Search code examples
pythonarchive

Python 3: extract files from tar.gz archive


I'm currently working with Semantically Enriched Wikipedia.

The resource is inside a 7.5 GB tar.gz archive and each file inside it, it's an XML whose schema is:

<text>
       Plain text
</text>

<annotation>
       Annotation for plain text
</annotation>

The current task is to extract each file and then parse the content inside the tags.

First thing I did was to use the tarfile module and its extractall() method, but during the extraction I got this error:

OSError: [Errno 22] Invalid argument: '.\\sew_conservative\\wiki384\\Live_%3F%21*%40_Like_a_Suicide.xml'

while a part of it is correctly extracted (I thought the error was due to the unicode char inside the xml file name, but I'm now seeing that each file has it inside).

So I planned to work on each file inside the archive using some of the API's methods and the code below.
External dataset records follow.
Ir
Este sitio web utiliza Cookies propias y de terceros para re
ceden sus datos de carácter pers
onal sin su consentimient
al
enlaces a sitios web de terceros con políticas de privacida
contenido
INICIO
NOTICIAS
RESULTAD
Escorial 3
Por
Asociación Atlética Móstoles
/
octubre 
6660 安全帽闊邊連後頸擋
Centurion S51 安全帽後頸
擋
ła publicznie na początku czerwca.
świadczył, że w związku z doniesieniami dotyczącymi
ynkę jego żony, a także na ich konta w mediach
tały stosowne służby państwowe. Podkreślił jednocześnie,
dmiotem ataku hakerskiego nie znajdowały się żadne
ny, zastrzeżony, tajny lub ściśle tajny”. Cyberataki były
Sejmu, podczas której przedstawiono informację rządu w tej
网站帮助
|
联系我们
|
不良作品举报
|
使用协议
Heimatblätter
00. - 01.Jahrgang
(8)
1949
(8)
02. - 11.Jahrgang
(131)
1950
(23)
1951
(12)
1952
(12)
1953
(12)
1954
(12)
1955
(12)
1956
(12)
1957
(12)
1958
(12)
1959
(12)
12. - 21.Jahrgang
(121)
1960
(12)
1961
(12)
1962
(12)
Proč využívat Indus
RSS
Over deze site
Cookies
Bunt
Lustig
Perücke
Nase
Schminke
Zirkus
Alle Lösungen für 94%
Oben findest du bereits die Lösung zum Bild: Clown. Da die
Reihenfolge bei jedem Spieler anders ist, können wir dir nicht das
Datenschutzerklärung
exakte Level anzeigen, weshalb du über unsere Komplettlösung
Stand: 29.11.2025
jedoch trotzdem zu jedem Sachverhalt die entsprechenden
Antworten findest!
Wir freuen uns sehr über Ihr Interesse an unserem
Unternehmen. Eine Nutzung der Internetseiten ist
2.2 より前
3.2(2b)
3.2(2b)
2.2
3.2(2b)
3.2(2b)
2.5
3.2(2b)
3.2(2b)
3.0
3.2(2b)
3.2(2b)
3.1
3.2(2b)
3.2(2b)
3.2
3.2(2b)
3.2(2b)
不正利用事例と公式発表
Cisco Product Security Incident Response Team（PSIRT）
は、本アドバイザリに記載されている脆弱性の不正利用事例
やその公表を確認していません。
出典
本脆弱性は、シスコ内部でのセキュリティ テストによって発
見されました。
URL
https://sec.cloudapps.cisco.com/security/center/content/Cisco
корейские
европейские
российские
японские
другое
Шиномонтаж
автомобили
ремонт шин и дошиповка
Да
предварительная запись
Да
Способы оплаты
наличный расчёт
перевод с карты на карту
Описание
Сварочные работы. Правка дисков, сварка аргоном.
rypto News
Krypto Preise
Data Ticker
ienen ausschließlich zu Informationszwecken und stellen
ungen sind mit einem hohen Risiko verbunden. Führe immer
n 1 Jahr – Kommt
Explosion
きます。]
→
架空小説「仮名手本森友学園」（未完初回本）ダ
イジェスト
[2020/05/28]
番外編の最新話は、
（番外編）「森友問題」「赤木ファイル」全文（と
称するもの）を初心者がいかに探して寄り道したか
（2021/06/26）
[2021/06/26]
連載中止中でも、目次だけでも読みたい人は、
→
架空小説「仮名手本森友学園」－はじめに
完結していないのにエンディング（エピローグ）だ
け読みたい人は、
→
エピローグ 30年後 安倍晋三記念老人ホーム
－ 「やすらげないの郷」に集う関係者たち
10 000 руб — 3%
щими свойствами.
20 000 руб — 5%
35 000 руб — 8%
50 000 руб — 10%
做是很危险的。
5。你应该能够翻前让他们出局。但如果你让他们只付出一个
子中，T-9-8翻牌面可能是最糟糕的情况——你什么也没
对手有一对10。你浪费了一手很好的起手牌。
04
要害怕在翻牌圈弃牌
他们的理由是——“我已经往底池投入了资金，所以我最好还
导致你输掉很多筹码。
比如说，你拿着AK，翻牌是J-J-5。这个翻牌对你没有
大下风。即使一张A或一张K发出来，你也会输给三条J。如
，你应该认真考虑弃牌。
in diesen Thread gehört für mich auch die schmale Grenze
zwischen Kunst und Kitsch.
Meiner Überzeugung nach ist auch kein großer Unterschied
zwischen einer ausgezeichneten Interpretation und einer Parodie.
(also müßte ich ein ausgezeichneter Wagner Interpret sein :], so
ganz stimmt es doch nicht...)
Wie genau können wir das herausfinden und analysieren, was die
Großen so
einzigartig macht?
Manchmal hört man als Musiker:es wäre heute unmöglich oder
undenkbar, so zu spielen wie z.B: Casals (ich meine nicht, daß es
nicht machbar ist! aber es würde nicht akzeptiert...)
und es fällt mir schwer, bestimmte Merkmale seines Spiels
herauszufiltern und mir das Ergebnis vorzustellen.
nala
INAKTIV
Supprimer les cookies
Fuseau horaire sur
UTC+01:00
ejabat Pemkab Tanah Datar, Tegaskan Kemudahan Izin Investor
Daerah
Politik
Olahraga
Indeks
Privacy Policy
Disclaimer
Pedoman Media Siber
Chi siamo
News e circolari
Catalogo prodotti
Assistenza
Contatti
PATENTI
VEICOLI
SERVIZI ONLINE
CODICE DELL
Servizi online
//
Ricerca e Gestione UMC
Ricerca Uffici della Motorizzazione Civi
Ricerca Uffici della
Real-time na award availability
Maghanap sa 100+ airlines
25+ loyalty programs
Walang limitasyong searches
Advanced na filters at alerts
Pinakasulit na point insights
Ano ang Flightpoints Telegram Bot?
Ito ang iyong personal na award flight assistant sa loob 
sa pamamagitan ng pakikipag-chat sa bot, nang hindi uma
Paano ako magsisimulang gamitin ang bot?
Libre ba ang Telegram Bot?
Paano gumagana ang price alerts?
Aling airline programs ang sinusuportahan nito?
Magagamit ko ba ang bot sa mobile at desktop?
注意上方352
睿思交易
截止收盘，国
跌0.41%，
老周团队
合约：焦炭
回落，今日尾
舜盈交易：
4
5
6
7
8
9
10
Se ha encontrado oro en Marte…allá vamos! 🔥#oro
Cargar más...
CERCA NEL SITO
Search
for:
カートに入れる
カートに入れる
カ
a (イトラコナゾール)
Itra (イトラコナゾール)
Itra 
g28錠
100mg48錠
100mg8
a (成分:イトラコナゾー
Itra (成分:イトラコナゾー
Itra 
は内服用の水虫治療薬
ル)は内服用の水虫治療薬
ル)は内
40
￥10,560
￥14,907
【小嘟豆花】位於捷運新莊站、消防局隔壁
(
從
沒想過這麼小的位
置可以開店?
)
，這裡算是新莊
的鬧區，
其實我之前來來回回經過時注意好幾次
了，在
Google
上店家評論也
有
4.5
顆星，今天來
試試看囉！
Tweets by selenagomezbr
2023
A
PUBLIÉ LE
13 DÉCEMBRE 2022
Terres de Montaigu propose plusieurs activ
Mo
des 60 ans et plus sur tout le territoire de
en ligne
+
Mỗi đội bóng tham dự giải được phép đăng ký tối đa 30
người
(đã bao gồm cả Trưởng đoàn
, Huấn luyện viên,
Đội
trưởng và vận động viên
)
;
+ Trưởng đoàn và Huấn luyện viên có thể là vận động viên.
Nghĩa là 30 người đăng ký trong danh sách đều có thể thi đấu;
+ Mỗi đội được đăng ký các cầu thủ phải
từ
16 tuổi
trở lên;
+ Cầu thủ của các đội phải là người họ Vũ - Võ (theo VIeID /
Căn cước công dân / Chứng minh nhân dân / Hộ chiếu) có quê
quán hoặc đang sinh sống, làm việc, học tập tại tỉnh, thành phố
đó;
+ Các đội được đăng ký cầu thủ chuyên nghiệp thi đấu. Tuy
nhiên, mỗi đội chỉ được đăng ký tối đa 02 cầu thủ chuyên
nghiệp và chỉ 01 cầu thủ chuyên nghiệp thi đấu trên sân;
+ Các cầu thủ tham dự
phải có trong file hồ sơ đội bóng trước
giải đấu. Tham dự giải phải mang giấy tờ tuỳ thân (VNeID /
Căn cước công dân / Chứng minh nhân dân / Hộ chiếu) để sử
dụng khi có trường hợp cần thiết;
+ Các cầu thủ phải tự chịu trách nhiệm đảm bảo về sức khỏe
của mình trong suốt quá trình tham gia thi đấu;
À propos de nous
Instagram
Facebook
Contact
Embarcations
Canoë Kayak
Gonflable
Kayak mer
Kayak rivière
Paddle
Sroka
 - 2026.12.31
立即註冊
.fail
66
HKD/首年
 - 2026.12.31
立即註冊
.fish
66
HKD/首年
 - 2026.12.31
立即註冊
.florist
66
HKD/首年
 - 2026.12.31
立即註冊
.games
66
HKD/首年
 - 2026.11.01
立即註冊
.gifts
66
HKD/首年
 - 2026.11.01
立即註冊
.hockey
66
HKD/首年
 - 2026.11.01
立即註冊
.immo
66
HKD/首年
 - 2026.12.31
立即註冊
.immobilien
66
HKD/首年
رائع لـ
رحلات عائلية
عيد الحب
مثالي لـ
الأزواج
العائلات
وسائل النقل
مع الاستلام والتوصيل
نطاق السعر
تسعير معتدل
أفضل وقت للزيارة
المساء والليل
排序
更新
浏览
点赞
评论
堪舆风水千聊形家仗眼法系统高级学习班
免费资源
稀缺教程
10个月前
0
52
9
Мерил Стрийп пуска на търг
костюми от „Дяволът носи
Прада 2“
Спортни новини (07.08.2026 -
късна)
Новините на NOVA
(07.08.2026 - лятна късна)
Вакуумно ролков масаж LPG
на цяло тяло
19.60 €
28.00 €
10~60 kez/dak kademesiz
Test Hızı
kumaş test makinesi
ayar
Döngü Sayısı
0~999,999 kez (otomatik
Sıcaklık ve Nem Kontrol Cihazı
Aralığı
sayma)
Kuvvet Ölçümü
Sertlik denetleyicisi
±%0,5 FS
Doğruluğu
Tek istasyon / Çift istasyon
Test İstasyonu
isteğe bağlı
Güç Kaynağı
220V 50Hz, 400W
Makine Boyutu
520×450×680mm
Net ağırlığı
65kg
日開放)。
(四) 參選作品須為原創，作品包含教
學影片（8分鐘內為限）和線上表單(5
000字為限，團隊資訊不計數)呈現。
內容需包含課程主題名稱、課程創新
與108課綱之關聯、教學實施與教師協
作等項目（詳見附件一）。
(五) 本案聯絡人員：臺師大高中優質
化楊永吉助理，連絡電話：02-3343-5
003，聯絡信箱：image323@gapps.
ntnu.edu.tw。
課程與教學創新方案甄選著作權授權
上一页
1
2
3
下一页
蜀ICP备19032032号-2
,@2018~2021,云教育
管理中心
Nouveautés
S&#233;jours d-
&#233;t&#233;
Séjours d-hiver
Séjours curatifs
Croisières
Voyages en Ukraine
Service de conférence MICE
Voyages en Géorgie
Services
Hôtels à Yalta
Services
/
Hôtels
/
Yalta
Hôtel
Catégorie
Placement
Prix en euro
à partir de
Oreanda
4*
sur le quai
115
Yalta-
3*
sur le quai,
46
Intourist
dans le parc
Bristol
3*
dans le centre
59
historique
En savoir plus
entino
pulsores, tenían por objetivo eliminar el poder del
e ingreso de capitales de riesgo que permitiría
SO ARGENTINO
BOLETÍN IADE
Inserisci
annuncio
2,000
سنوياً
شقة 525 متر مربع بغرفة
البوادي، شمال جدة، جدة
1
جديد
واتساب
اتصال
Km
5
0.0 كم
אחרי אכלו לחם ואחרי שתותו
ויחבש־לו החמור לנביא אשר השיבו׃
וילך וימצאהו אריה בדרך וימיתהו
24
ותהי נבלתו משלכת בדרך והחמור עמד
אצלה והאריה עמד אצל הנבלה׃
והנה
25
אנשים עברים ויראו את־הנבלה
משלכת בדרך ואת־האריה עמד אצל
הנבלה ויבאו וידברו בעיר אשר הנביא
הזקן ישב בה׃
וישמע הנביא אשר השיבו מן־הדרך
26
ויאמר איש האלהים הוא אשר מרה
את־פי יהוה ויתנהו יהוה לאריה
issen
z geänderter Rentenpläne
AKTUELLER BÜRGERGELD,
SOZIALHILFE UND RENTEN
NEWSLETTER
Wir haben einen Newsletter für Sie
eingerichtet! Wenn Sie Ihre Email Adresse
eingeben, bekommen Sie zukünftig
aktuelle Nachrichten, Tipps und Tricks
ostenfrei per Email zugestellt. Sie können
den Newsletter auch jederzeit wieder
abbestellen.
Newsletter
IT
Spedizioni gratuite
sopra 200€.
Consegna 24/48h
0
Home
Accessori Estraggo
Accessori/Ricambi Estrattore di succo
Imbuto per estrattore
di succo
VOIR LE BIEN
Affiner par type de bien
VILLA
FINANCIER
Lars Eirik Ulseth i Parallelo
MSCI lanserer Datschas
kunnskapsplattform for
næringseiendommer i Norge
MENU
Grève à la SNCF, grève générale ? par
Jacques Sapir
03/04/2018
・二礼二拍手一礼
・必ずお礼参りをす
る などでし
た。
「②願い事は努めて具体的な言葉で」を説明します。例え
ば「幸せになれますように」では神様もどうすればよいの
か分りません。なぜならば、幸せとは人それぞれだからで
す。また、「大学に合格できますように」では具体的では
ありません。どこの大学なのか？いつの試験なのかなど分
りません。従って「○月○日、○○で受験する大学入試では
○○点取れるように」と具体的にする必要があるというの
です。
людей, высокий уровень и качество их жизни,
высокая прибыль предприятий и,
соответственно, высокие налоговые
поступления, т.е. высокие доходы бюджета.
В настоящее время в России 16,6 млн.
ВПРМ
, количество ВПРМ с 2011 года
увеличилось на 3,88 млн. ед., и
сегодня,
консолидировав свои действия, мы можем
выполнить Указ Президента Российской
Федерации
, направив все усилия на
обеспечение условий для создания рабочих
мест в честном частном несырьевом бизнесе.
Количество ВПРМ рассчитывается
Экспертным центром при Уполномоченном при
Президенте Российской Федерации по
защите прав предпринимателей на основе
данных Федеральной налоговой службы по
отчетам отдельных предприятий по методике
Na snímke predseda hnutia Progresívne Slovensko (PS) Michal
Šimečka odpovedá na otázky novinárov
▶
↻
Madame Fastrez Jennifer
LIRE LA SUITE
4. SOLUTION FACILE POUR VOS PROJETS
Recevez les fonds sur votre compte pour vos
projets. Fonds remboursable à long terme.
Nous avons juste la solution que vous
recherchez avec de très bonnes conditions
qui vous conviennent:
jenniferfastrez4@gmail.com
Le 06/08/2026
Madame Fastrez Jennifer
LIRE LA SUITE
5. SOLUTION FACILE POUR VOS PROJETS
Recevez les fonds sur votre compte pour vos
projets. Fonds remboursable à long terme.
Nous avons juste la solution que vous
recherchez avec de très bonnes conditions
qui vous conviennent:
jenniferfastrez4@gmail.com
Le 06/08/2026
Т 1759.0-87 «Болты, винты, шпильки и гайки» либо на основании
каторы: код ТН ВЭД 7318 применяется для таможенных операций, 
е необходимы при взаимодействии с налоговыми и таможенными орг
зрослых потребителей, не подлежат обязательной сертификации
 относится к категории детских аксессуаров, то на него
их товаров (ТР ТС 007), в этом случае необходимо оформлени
Unfortunately, the TarInfo object which wraps each file doesn't allow to access the file content and the extraction, file by file, takes too much time.

def parse_sew():
    sew_path = Path("C:/Users/beppe/Desktop/Tesi/Semantically Enriched Wikipedia/sew_conservative.tar.gz")
    with tarfile.open(sew_path, mode='r') as t:
        for item in t:
           // extraction

Is the extraction mandatory to parse and use the content of the XML file or it's possible to read the archive content (on-the-fly, without extracting anything) and then parse the content?

UPDATE: I'm extracting the files via tar -xvzf filename.tar.gz command, everything is going well, but after 15 mins I was able to process only 500MB of the hundred GB.


Solution

  • I would suggest you to use 7zip for extraction. You can initiate 7zip extraction from python and then while it is extracting side by side you can read the files getting extracted. This will save quite a lot of time. You can implement is using threads.

    Secondly dont use front slashes while giving windows path. You can use \\ in place of /.